> _Records for this task_
┌────────

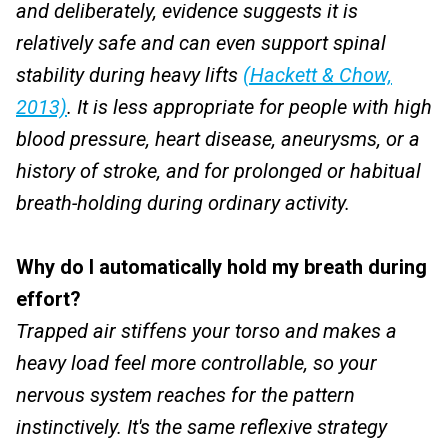
and deliberately, evidence suggests it is
relatively safe and can even support spinal
stability during heavy lifts
(Hackett & Chow,
2013)
. It is less appropriate for people with high
blood pressure, heart disease, aneurysms, or a
history of stroke, and for prolonged or habitual
breath-holding during ordinary activity.
Why do I automatically hold my breath during
effort?
Trapped air stiffens your torso and makes a
heavy load feel more controllable, so your
nervous system reaches for the pattern
instinctively. It's the same reflexive strategy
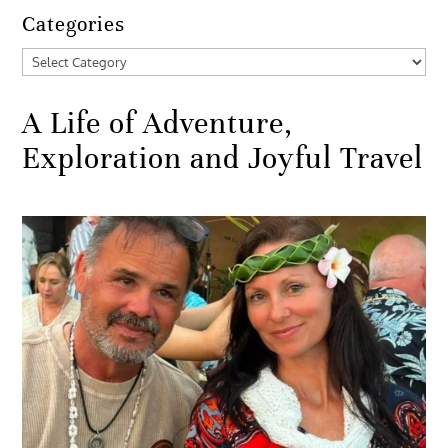
Categories
Categories
A Life of Adventure,
Exploration and Joyful Travel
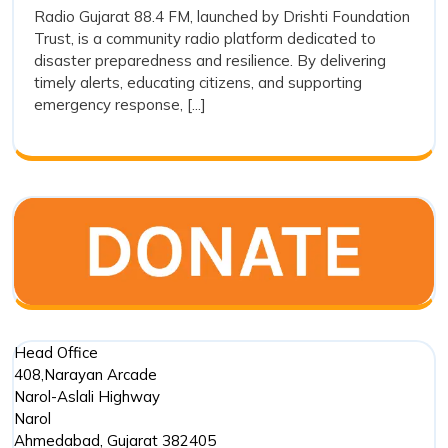
and
Radio Gujarat 88.4 FM, launched by Drishti Foundation
FM
Trust, is a community radio platform dedicated to
Its
and
disaster preparedness and resilience. By delivering
Its
Preparedness
timely alerts, educating citizens, and supporting
Prepared
in
emergency response, [...]
in
Disaster
Disaster
Managem
Management
Head Office
408,Narayan Arcade
Narol-Aslali Highway
Narol
Ahmedabad
,
Gujarat
382405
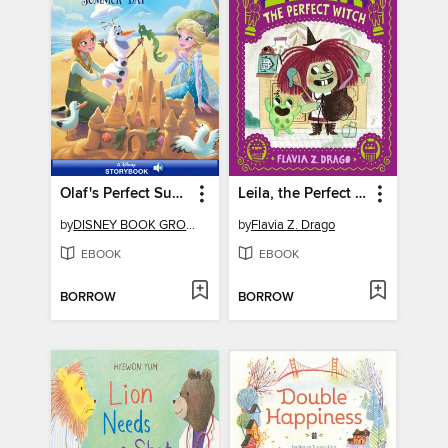
Olaf's Perfect Summer Day
Leila, the Perfect Witch
by
DISNEY BOOK GROUP
by
Flavia Z. Drago
EBOOK
EBOOK
BORROW
BORROW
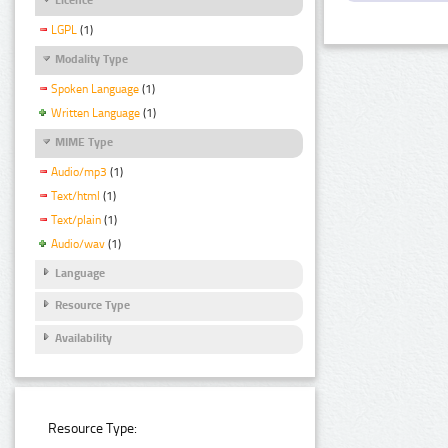
LGPL
(1)
Modality Type
Spoken Language
(1)
Written Language
(1)
MIME Type
Audio/mp3
(1)
Text/html
(1)
Text/plain
(1)
Audio/wav
(1)
Language
Resource Type
Availability
Resource Type:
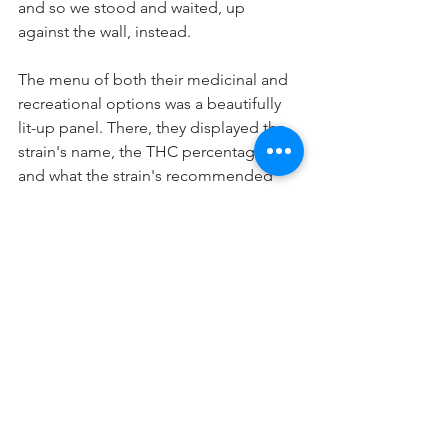
and so we stood and waited, up 
against the wall, instead. 
The menu of both their medicinal and 
recreational options was a beautifully 
lit-up panel. There, they displayed the 
strain's name, the THC percentage, 
and what the strain's recommended 
use was. My parents and I stared at the 
screen, and as I translated what was on 
the screen, my dad began to get 
nervous, more from excitement than 
actual nerves. My mom was thrilled, 
and as they called us up to the counter, 
she opted to take a sit in a freshly open 
stool and allow my dad to go forth and 
decide what the family was going to 
have. 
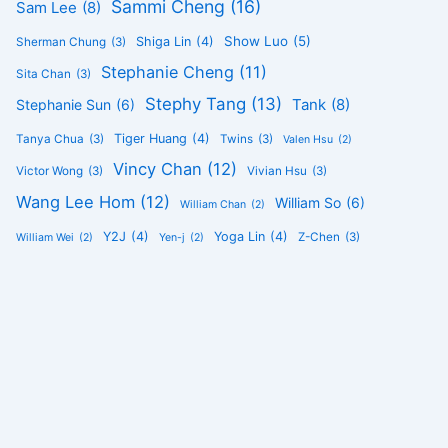
Sammi Cheng
(16)
Sam Lee
(8)
Show Luo
(5)
Shiga Lin
(4)
Sherman Chung
(3)
Stephanie Cheng
(11)
Sita Chan
(3)
Stephy Tang
(13)
Tank
(8)
Stephanie Sun
(6)
Tiger Huang
(4)
Tanya Chua
(3)
Twins
(3)
Valen Hsu
(2)
Vincy Chan
(12)
Victor Wong
(3)
Vivian Hsu
(3)
Wang Lee Hom
(12)
William So
(6)
William Chan
(2)
Y2J
(4)
Yoga Lin
(4)
Z-Chen
(3)
William Wei
(2)
Yen-j
(2)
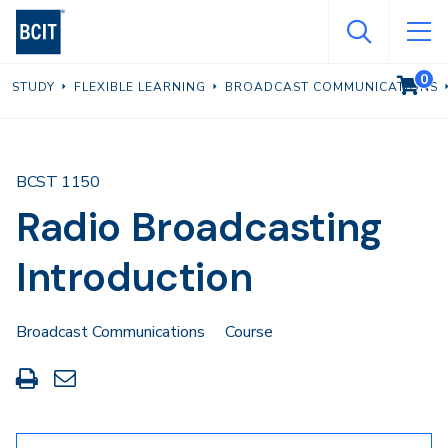
Skip
to
main
0
VIEW C
STUDY
FLEXIBLE LEARNING
BROADCAST COMMUNICATIONS
content
BCST 1150
Radio Broadcasting
Introduction
Broadcast Communications
Course
Print
Share
this
through
page
Email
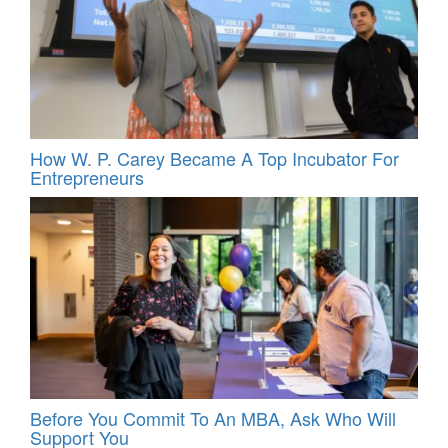
How W. P. Carey Became A Top Incubator For
Entrepreneurs
Before You Commit To An MBA, Ask Who Will
Support You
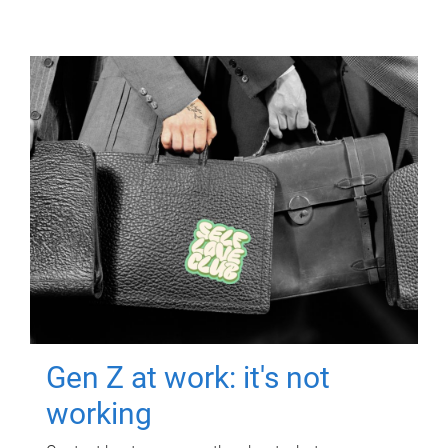
Gen Z at work: it's not
working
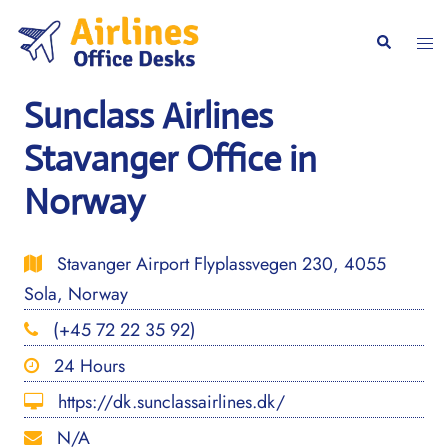
Skip
to
Togg
Search
content
men
Sunclass Airlines
Stavanger Office in
Norway
Stavanger Airport Flyplassvegen 230, 4055
Sola, Norway
(+45 72 22 35 92)
24 Hours
https://dk.sunclassairlines.dk/
N/A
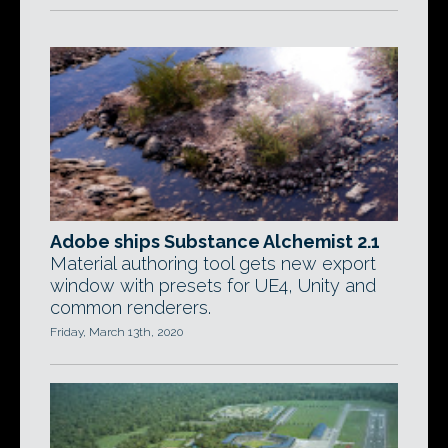
Adobe ships Substance Alchemist 2.1
Material authoring tool gets new export
window with presets for UE4, Unity and
common renderers.
Friday, March 13th, 2020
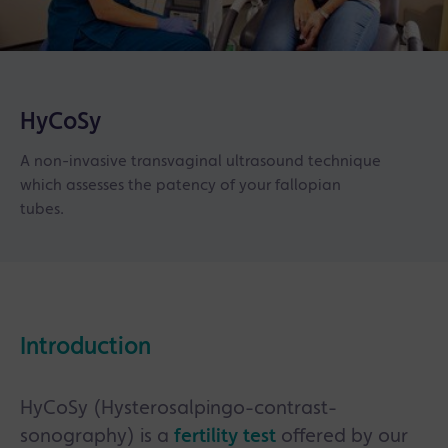
HyCoSy
A non-invasive transvaginal ultrasound technique
which assesses the patency of your fallopian
tubes.
Introduction
HyCoSy (Hysterosalpingo-contrast-
sonography) is a
fertility test
offered by our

└────────

> _Exercise instructions_
Report the number of lines in the listing that contain the word "Gujarat". No other words are permitted.

> _Solution for this exercise_
2